Like many of you, I have both a mother and a daughter. The differences between their two childhoods is jaw-dropping. When my mother was a teen in the late 1950's, public education offered her two extra-curricular choices - band and cheerleading. Her high school, and tens of thousands of others in the United States, offered girls very few (if any) opportunities to pursue their non-academic talents and interests.  While Title IX's language is brief - No person in the United States shall, on the basis of sex, be excluded from participation in, be denied the benefits of, or be subjected to discrimination under any education program or activity receiving federal financial assistance... - its national impact has been deep and lasting. The most visible imprint of Title IX's cultural shockwaves has been in high school and intercollegiate athletics.

For nearly two generations now, girls and young women have as many athletic choices as boys and young men do. I was thinking of this last weekend as I sat in the Target Center watching my daughter participate in the Minnesota State Danceline competition. I was proud and amazed at the determination I saw on so many of the young girls' faces. These girls are truly the direct recipients of so many who blazed trails of hope and possibility so that they could have what their grandmothers had been denied.

But Title IX didn't just grant women athletic opportunities. It opened academic and professional doors as well. Now, as we are in the second decade of a new century, no reasonable person can doubt a woman's ability to go as far as her determination leads her - whether that be to a courtroom, an operating table, the halls of Congress, the Oval Office or even to the stars. The sky is no longer the limit. And while the remnants of a "good old boy network" may still linger in boardrooms across the land, Title IX's impact is irreversible.

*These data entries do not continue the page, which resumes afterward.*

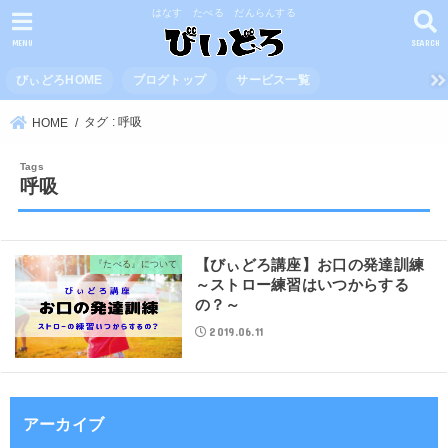
はなす たべる だんらんする
MENU
SEARCH
びぃどろHOME
ブログトップ
サービス一覧
タグ : 呼吸
HOME
呼吸
【びぃどろ講座】お口の発達訓練
『たべる』について
～ストロー練習はいつからする
の？～
2019.06.11
アーカイブ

Naturally, because I have a teenage daughter, I am thrilled and relieved she is coming of age in such an era. But the realist in me can't help but wonder how hard it still may be to grow up female in America. I have always taken for granted the relative ease with which my gender navigates through our culture, but have never considered the expectations that lie ahead for her as she becomes first an adult, then a wife, finally a mother. How will she - and millions like her - be able to juggle all of these roles with any level of personal satisfaction?